Why AWS IAM is so hard to use
Why AWS IAM is so hard to use
Status: Integrated Alpha Reviewer feedback
The AWS Identity and Access Management system is a feat of modern engineering, correctly and quickly enforcing access controls at massive scale. The access evaluation engine is ubiquitously integrated, highly available, and quickly processes hundreds of millions of access requests per second. Engineers can use the flexible and powerful policy language to authorize access to all infrastructure and even applications.
But interviews with many Cloud, DevOps, and Security engineers revealed problems with AWS IAM.
Engineers say it's hard to:
- Write policies that do what they intend
- Understand what all the policies actually do
- Validate access controls without breaking things
Even experts find it difficult to create policies that do what they intend. My research found most practitioners feel like understanding who has access to their data is impossible.
The usability of AWS' powerful security policy engine leaves much to be desired. The problem is not that AWS IAM doesn't have enough features. The opposite is closer to the truth. There are many features, features interact in ways that are difficult to understand, and feedback on the correctness of a policy is slow and inadequate.
This chapter explains why AWS security policy engineering is so hard, and offers solutions to those usability problems. The 50+ engineers I interviewed really want to create good policies. They fear letting down customers when they don't. However, because policy development and testing is difficult, engineers run out of time, energy, and patience to do it well without blocking delivery.
We'll examine the design of AWS IAM and uncover problems that make it difficult for engineers and teams to use it correctly.
First, you'll learn IAM's complicated process for evaluating security policies to determine whether an API action should be allowed or denied.
Second, you'll learn how the flexibility of the AWS security policy language makes it difficult to identify what is in scope and how policies interact.
Then we'll examine IAM's usability through the lens of design to identify the problems that make it difficult for engineers and teams to use correctly.
Finally, we'll discuss how to address these design problems with components that wrap IAM's power in a usable package.
Let's uncover why evaluating the effects of AWS security policies is hard.

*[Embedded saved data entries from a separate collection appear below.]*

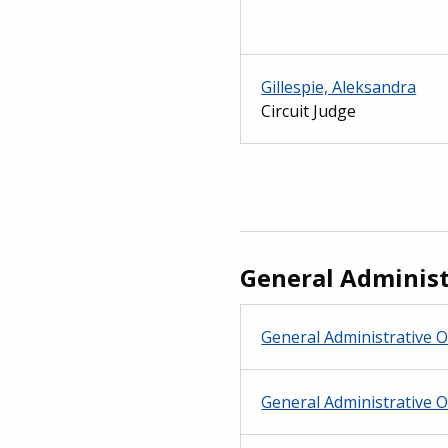
Gillespie, Aleksandra
Circuit Judge
General Administ
General Administrative O
General Administrative O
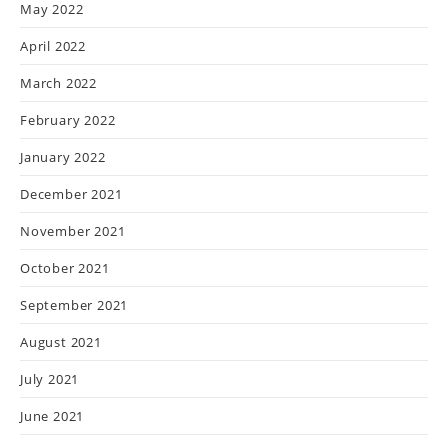
May 2022
April 2022
March 2022
February 2022
January 2022
December 2021
November 2021
October 2021
September 2021
August 2021
July 2021
June 2021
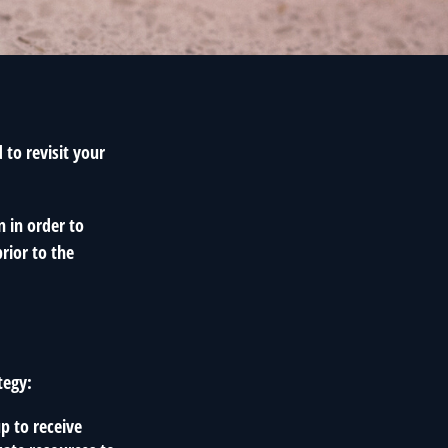
to revisit your
n in order to
rior to the
tegy:
p to receive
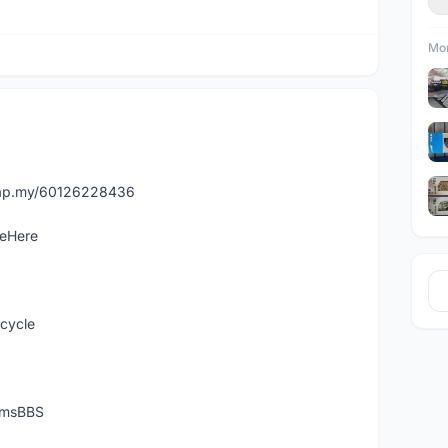
Mor
asap.my/60126228436
leHere
icycle
temsBBS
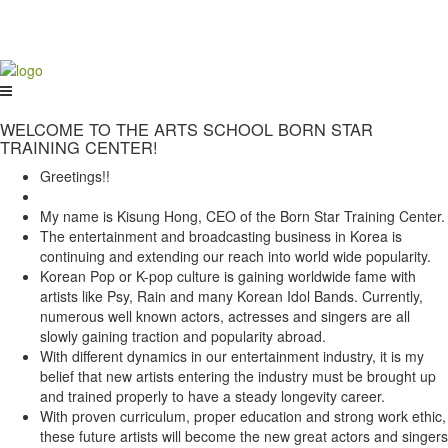
WELCOME TO THE ARTS SCHOOL BORN STAR
TRAINING CENTER!
Greetings!!
My name is Kisung Hong, CEO of the Born Star Training Center.
The entertainment and broadcasting business in Korea is
continuing and extending our reach into world wide popularity.
Korean Pop or K-pop culture is gaining worldwide fame with
artists like Psy, Rain and many Korean Idol Bands. Currently,
numerous well known actors, actresses and singers are all
slowly gaining traction and popularity abroad.
With different dynamics in our entertainment industry, it is my
belief that new artists entering the industry must be brought up
and trained properly to have a steady longevity career.
With proven curriculum, proper education and strong work ethic,
these future artists will become the new great actors and singers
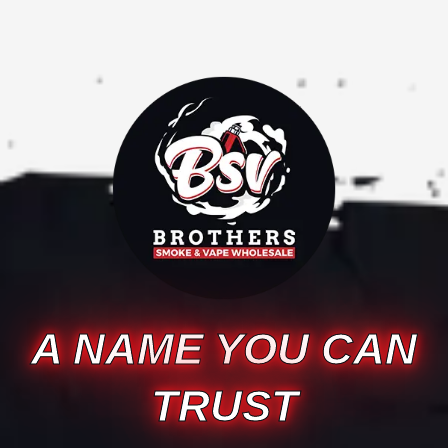
A NAME YOU CAN
TRUST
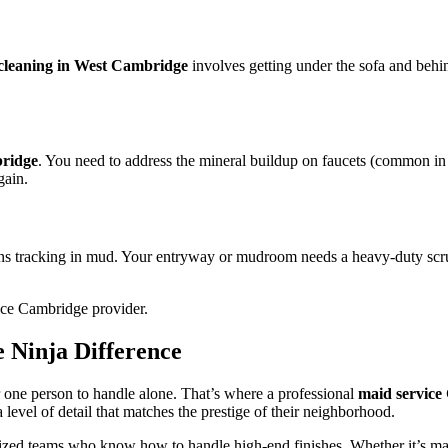
cleaning in West Cambridge
involves getting under the sofa and behin
bridge
. You need to address the mineral buildup on faucets (common in 
gain.
ns tracking in mud. Your entryway or mudroom needs a heavy-duty scrub 
 Ninja Difference
r one person to handle alone. That’s where a professional
maid service
level of detail that matches the prestige of their neighborhood.
ized teams who know how to handle high-end finishes. Whether it’s marbl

This flowchart depicts AWS IAM's security policy evaluation logic:
Figure 3.1 AWS Security Policy Evaluation Logic
Each of the five types of security policy are integrated into the access decision making process. This is not simple to understand or evaluate.
Did you notice there are two paths for allowing access when a service supports resource policies? Look for paths to the green end state.
AWS IAM evaluates all the policies in scope for the account, principal, session, and resource. Any of those policies might
Deny or limit access. Two kinds of policy may
Allow access, Identity and Resource.
An Identity policy attached to an IAM principal can grant access to a specific resource or many resources, e.g. an S3 Bucket or all DynamoDB tables.
When an AWS service supports resource policies, a Resource policy can also grant access to the resource it is attached to, e.g. an S3 bucket or KMS key. More than 20 AWS services support resource policies, primarily those where it is useful to share a resource across accounts.
Resource policies are very powerful and have their own quirks. For example:
- Resource policies can grant permissions past a Permissions Boundary or Session policy in several scenarios, particularly when allowing an STS session directly or to an IAM role via Condition.
- KMS key policies are the primary way to control access to encryption keys and introduce an exception to the standard policy evaluation flow. The account's Identity policies are only integrated into the policy evaluation flow when access is granted to the account's root user. 😲 This makes implementing least privilege easier, but diverges from the standard model of allowing access from either Identity or Resource policies.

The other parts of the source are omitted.